Celia Adler was born in New York City in 1891 and was known as the "First Lady of the Yiddish Theatre."
She was best known for her work in the Yiddish theatre, especially during the heyday of Maurice Schwartz's Yiddish Art Theatre, in which she acted during the 1920s and 30s.
Even though she was a mature woman and a mother, she would play the role of a ten- to thirteen-year-old child.
She also starred in the Yiddish film, "Where Is My Child?"
In the American Theatre, Celia also gave a fine theatrical performance as a Holocaust survivor in Luther Adler's 1946 Broadway production of "A Flag is Born," which also starred Marlon Brando and Paul Muni.
Celia was the daughter of Jacob P Adler and Dinah Shtettin, and she was the older half-sister of Stella and Luther Adler, and Jacob Adler's five other children.
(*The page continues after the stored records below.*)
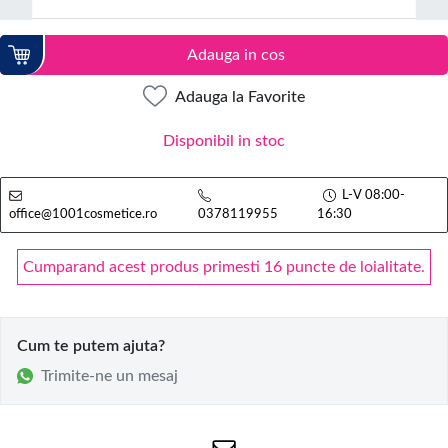
Adauga in cos
Adauga la Favorite
Disponibil in stoc
L-V 08:00-
office@1001cosmetice.ro
0378119955
16:30
Cumparand acest produs primesti 16 puncte de loialitate.
Cum te putem ajuta?
Trimite-ne un mesaj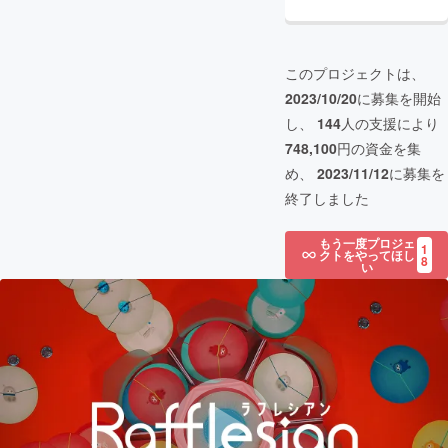
このプロジェクトは、
2023/10/20
に募集を開始
し、
144
人の支援により
748,100
円の資金を集
め、
2023/11/12
に募集を
終了しました
もう一度プロジェ
1
クトをやってほし
8
い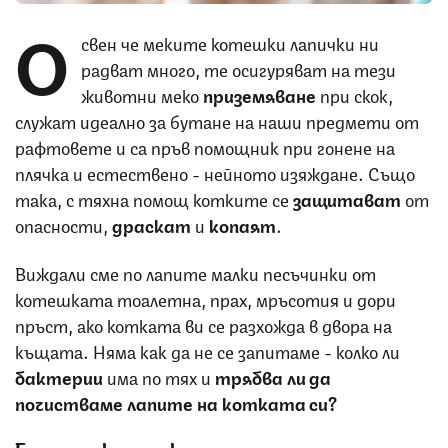
О
свен че меките котешки лапички ни
радват много, те осигуряват на тези
животни меко
приземяване
при скок,
служат идеално за бутане на наши предмети от
рафтовете и са пръв помощник при гонене на
плячка и естествено - нейното изяждане. Също
така, с тяхна помощ котките се
защитават
от
опасности,
драскат
и
копаят
.
Виждали сме по лапите малки песъчинки от
котешката тоалетна, прах, мръсотия и дори
пръст, ако котката ви се разхожда в двора на
къщата. Няма как да не се запитаме - колко ли
бактерии
има по тях и
трябва ли да
почистваме лапите на котката си?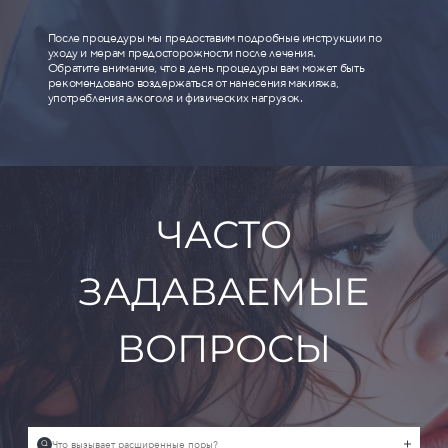
После процедуры мы предоставим подробные инструкции по
уходу и мерам предосторожности после лечения.
Обратите внимание, что в день процедуры вам может быть
рекомендовано воздержаться от нанесения макияжа,
употребления алкоголя и физических нагрузок.
ЧАСТО
ЗАДАВАЕМЫЕ
ВОПРОСЫ
Что вызывает расширенные поры?
Q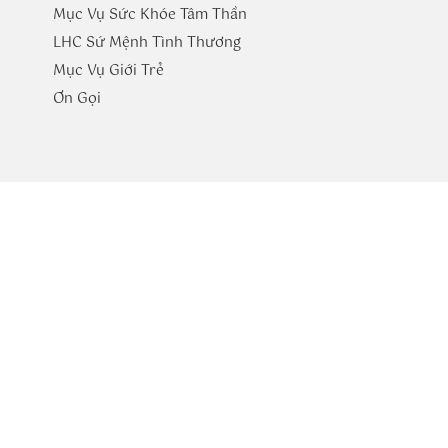
Mục Vụ Sức Khóe Tâm Thần
LHC Sứ Mệnh Tình Thương
Mục Vụ Giới Trẻ
​Ơn Gọi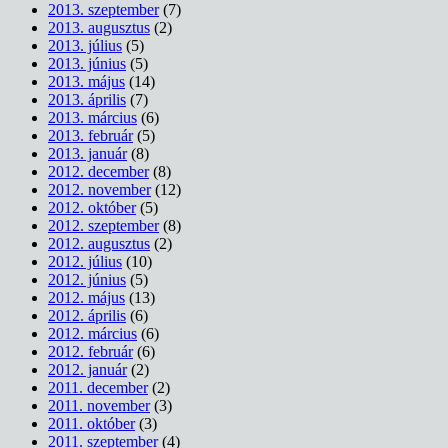
2013. szeptember
(7)
2013. augusztus
(2)
2013. július
(5)
2013. június
(5)
2013. május
(14)
2013. április
(7)
2013. március
(6)
2013. február
(5)
2013. január
(8)
2012. december
(8)
2012. november
(12)
2012. október
(5)
2012. szeptember
(8)
2012. augusztus
(2)
2012. július
(10)
2012. június
(5)
2012. május
(13)
2012. április
(6)
2012. március
(6)
2012. február
(6)
2012. január
(2)
2011. december
(2)
2011. november
(3)
2011. október
(3)
2011. szeptember
(4)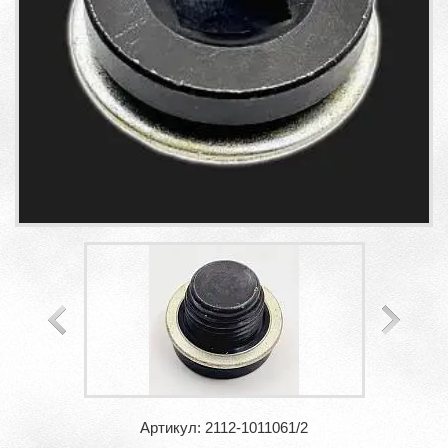
Артикул: 2112-1011061/2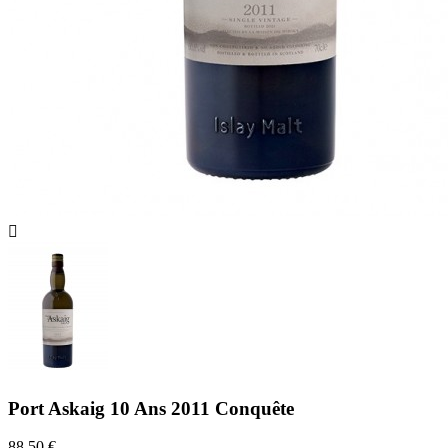

Port Askaig 10 Ans 2011 Conquête
88,50 €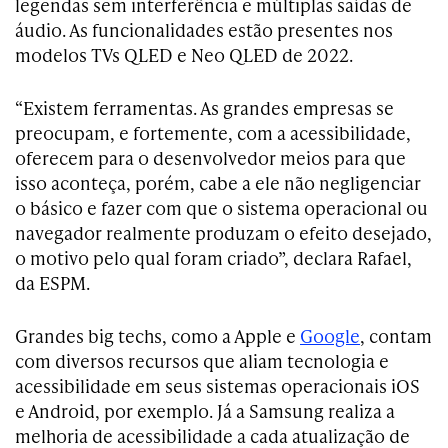
legendas sem interferência e múltiplas saídas de
áudio. As funcionalidades estão presentes nos
modelos TVs QLED e Neo QLED de 2022.
“Existem ferramentas. As grandes empresas se
preocupam, e fortemente, com a acessibilidade,
oferecem para o desenvolvedor meios para que
isso aconteça, porém, cabe a ele não negligenciar
o básico e fazer com que o sistema operacional ou
navegador realmente produzam o efeito desejado,
o motivo pelo qual foram criado”, declara Rafael,
da ESPM.
Grandes big techs, como a Apple e
Google
, contam
com diversos recursos que aliam tecnologia e
acessibilidade em seus sistemas operacionais iOS
e Android, por exemplo. Já a Samsung realiza a
melhoria de acessibilidade a cada atualização de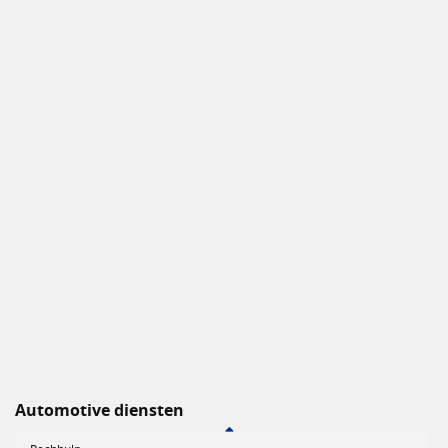
Automotive diensten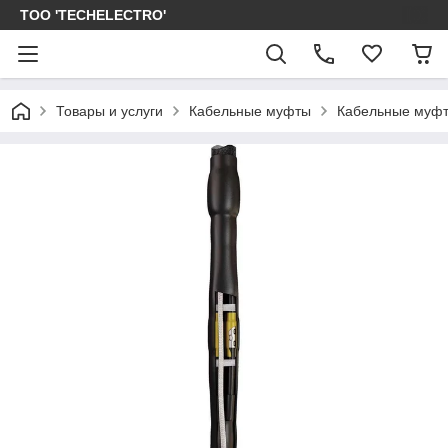
ТОО 'TECHELECTRO'
Товары и услуги
Кабельные муфты
Кабельные муфт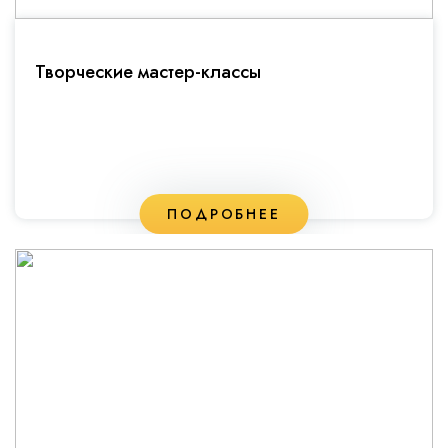
Творческие мастер-классы
ПОДРОБНЕЕ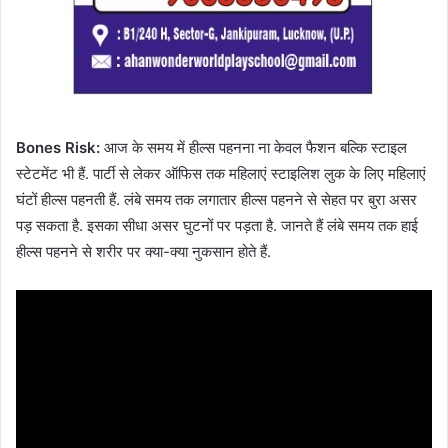
Bones Risk:
आज के समय में हील्स पहनना ना केवल फैशन बल्कि स्टाइल
स्टेटमेंट भी हैं. पार्टी से लेकर ऑफिस तक महिलाएं स्टाइलिश लुक के लिए महिलाएं
घंटों हील्स पहनती हैं. लंबे समय तक लगातार हील्स पहनने से सेहत पर बुरा असर
पड़ सकता है. इसका सीधा असर घुटनों पर पड़ता है. जानते हैं लंबे समय तक हाई
हील्स पहनने से शरीर पर क्या-क्या नुकसान होते हैं.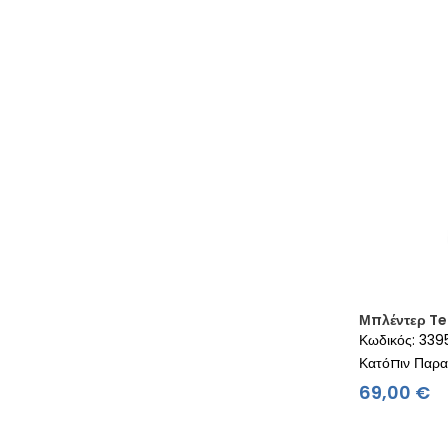
Μπλέντερ Te
Κωδικός: 33
Κατόπιν Παρα
Τ
69,00 €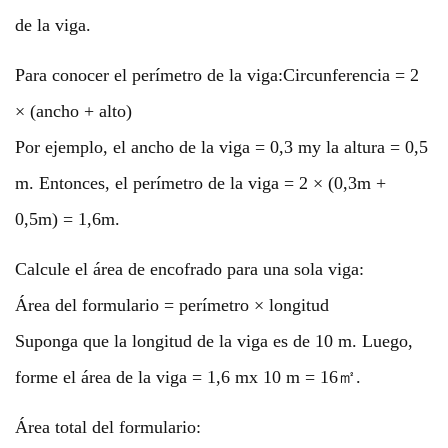
de la viga.
Para conocer el perímetro de la viga:
Circunferencia = 2
× (ancho + alto)
Por ejemplo, el ancho de la viga = 0,3 my la altura = 0,5
m. Entonces, el perímetro de la viga = 2 × (0,3m +
0,5m) = 1,6m.
Calcule el área de encofrado para una sola viga:
Área del formulario = perímetro × longitud
Suponga que la longitud de la viga es de 10 m. Luego,
forme el área de la viga = 1,6 mx 10 m = 16㎡.
Área total del formulario: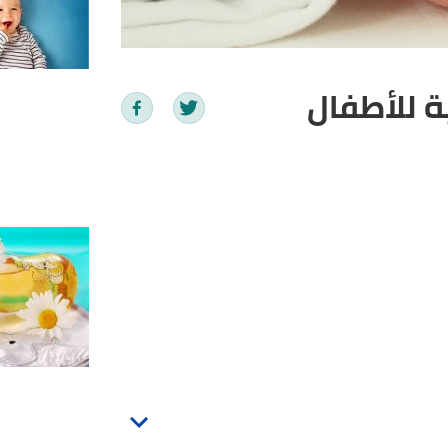
ة للأطفال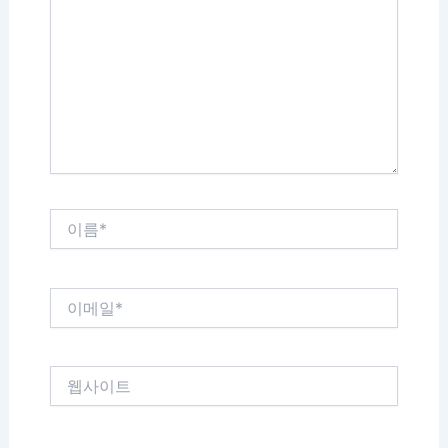
에
입
력
하
세
요...
이
름
*
이
메
일
*
웹
사
이
트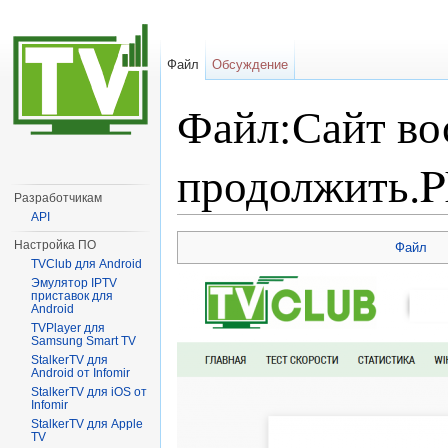
Файл
Обсуждение
Файл:Сайт во
продолжить.
Разработчикам
API
Перейти к:
навигация
,
поиск
Настройка ПО
Файл
TVClub для Android
Эмулятор IPTV
приставок для
Android
TVPlayer для
Samsung Smart TV
StalkerTV для
Android от Infomir
StalkerTV для iOS от
Infomir
StalkerTV для Apple
TV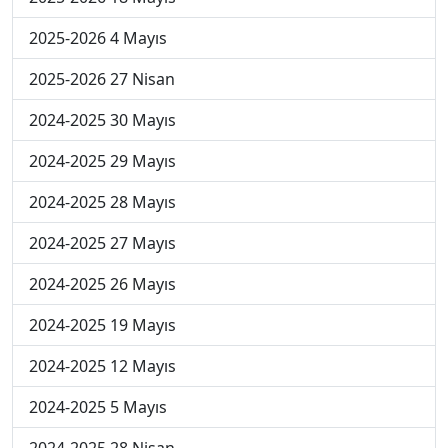
2025-2026 4 Mayıs
2025-2026 27 Nisan
2024-2025 30 Mayıs
2024-2025 29 Mayıs
2024-2025 28 Mayıs
2024-2025 27 Mayıs
2024-2025 26 Mayıs
2024-2025 19 Mayıs
2024-2025 12 Mayıs
2024-2025 5 Mayıs
2024-2025 28 Nisan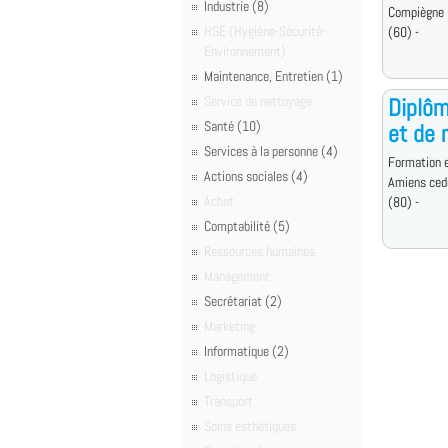
Industrie (8)
Compiègne
HSE (Hygiène-Sécurité-
(60) -
Environnement)
Maintenance, Entretien (1)
Service de nettoyage
Diplôm
Santé (10)
et de
Services à la personne (4)
Formation e
Actions sociales (4)
Amiens ced
Achat
(80) -
Comptabilité (5)
Ressources humaines
Management
Secrétariat (2)
Marketing
Informatique (2)
Logistique
Transport
Soins esthétiques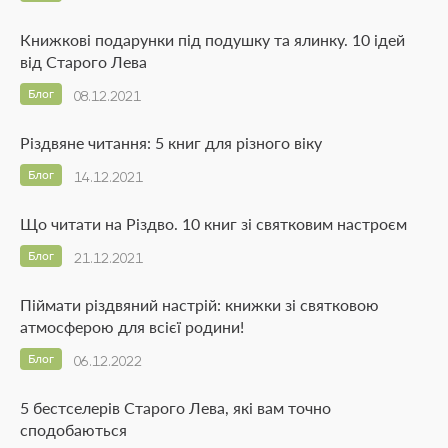
Книжкові подарунки під подушку та ялинку. 10 ідей
від Старого Лева
Блог
08.12.2021
Різдвяне читання: 5 книг для різного віку
Блог
14.12.2021
Що читати на Різдво. 10 книг зі святковим настроєм
Блог
21.12.2021
Піймати різдвяний настрій: книжки зі святковою
атмосферою для всієї родини!
Блог
06.12.2022
5 бестселерів Старого Лева, які вам точно
сподобаються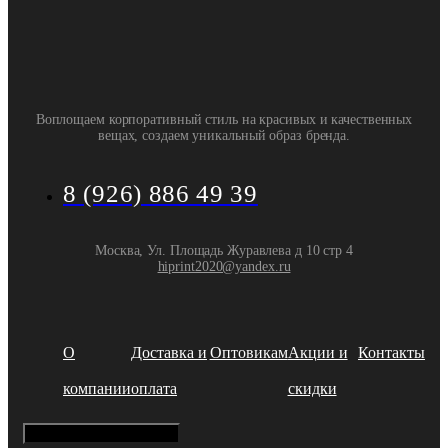
Воплощаем корпоративный стиль на красивых и качественных
вещах, создаем уникальный образ бренда.
8 (926) 886 49 39
Москва, Ул. Площадь Журавлева д 10 стр 4
hiprint2020@yandex.ru
О
Доставка и
Оптовикам
Акции и
Контакты
компании
оплата
скидки
Hamburger Toggle Menu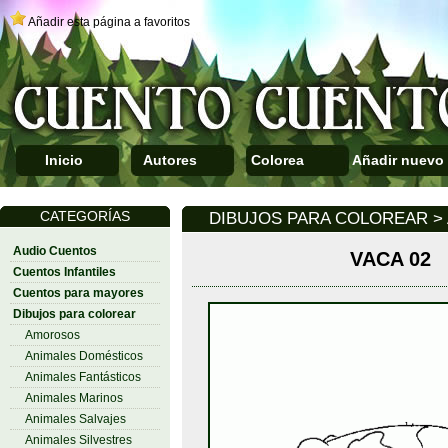
Añadir esta página a favoritos
Inicio
Autores
Colorea
Añadir nuevo
CATEGORÍAS
DIBUJOS PARA COLOREAR >
Audio Cuentos
VACA 02
Cuentos Infantiles
Cuentos para mayores
Dibujos para colorear
Amorosos
Animales Domésticos
Animales Fantásticos
Animales Marinos
Animales Salvajes
Animales Silvestres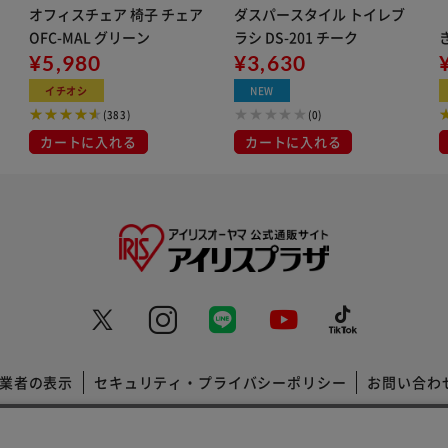
オフィスチェア 椅子 チェア
ダスパースタイル トイレブ
OFC-MAL グリーン
ラシ DS-201 チーク
¥5,980
¥3,630
イチオシ
NEW
(383)
(0)
カートに入れる
カートに入れる
業者の表示
セキュリティ・プライバシーポリシー
お問い合わ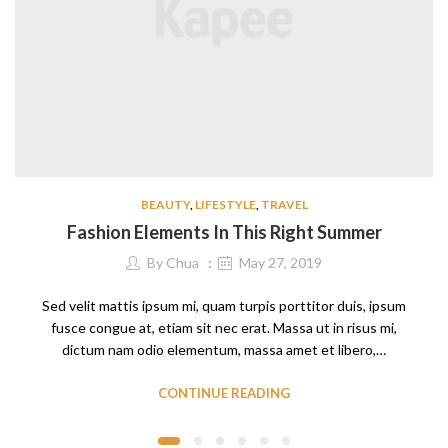
BEAUTY
,
LIFESTYLE
,
TRAVEL
Fashion Elements In This Right Summer
By
Chua
May 27, 2019
Sed velit mattis ipsum mi, quam turpis porttitor duis, ipsum
fusce congue at, etiam sit nec erat. Massa ut in risus mi,
dictum nam odio elementum, massa amet et libero,…
CONTINUE READING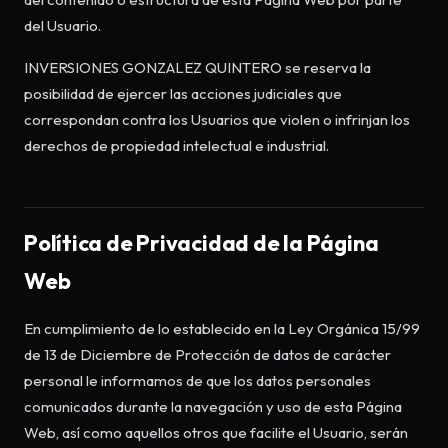
del Usuario.
INVERSIONES GONZALEZ QUINTERO se reserva la
posibilidad de ejercer las acciones judiciales que
correspondan contra los Usuarios que violen o infrinjan los
derechos de propiedad intelectual e industrial.
Política de Privacidad de la Página
Web
En cumplimiento de lo establecido en la Ley Orgánica 15/99
de 13 de Diciembre de Protección de datos de carácter
personal le informamos de que los datos personales
comunicados durante la navegación y uso de esta Página
Web, así como aquellos otros que facilite el Usuario, serán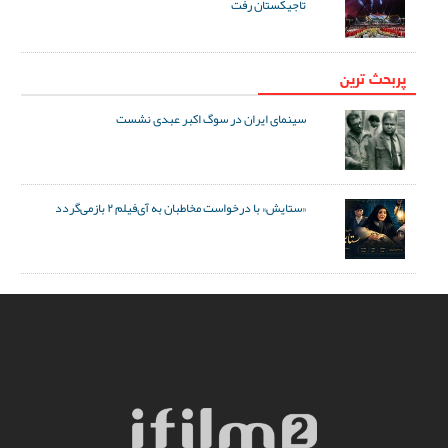
تاجیکستان رفت
پربحث ترین
سینمای ایران در سوگ اکبر عبدی نشست
«ستایش» با درخواست مخاطبان به آی‌فیلم ۲ بازمی‌گردد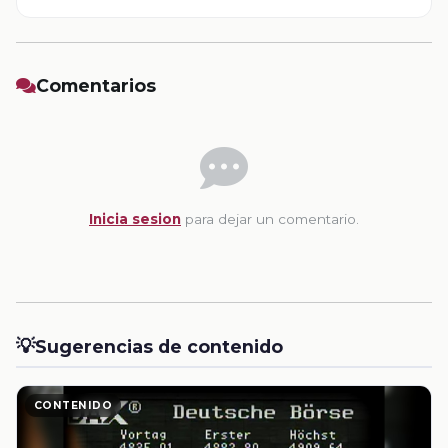
Comentarios
Inicia sesion
para dejar un comentario.
💡
Sugerencias de contenido
CONTENIDO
In Celia's autobiography, "The Celia Adler Story," she writes about the serious task of acting:
"... Much more serious, however, is the matter of roles — what role you get and how to play it…. The words themselves are not yet the role. Between the words is hidden the character they must portray. So the actor has to deepen himself, dig into and dissect every word, every phrase, every thought to discover and experience the character’s soul. We have to grope quite frequently and attempt to fathom the life of the character involved for many, many years before he appears on the stage. We also must work very much on and with ourselves, with our figure, our voice, our mimicry and movement until we succeed in creating the person the author hid in his words. As you can see, this is no easy matter.
Understand, I speak here of actors with a serious approach to the theatre. I am underscoring this again and again, because, unfortunately, there is a considerable number of actors in our profession who couldn’t care less about all these things. They do their day’s work on the stage just like any worker in a shop. I have often heard that even in a shop, there are also craftsmen who have a serious, knowledgeable approach to their work and others who behave recklessly and irresponsibly — just so it’s over and done with. In the craftsmanship of the theatre, the difference between sincerity and recklessness is a much more important factor than in a shop.
I must admit here that when I previously spoke of the hardships the serious actor undergoes in the creation of his role, I had in mind roles in plays written by authors who were literary artists, creations that — whether it be the theme or the situation or the individual characters — are built with an artistic viewpoint, with psychological analysis, and are woven as a result, from logical, human behavior. Here we are helped by the author’s artistic creation to search for, to fathom our roles.
We are also subject to playing roles in so-called theatrical concoctions in which there isn’t an inkling of any of these things. As our great David Kessler used to say in ridicule: “Plays written with the knee and thought out with the heel — without logic, without substance of body, without human portraits. For a serious actor to fathom his role in such concoctions is virtually splitting of the Red Sea by Moses.”
And I don’t have to say here that the young actor has no jurisdiction over the selection of roles. Very seldom does he even have a say in which theatre he will be booked. How goes the saying: “If you want to go to war, you have to smell powder.” But I can assure you with a clear conscience that the serious artist will not agree to go and play a role, even in the worst literary trash, until he fathoms the character and knows for sure why he will do, what he will do and say, what he says on the stage. And not having the help of the author’s notes, he must fathom it with his own intuition."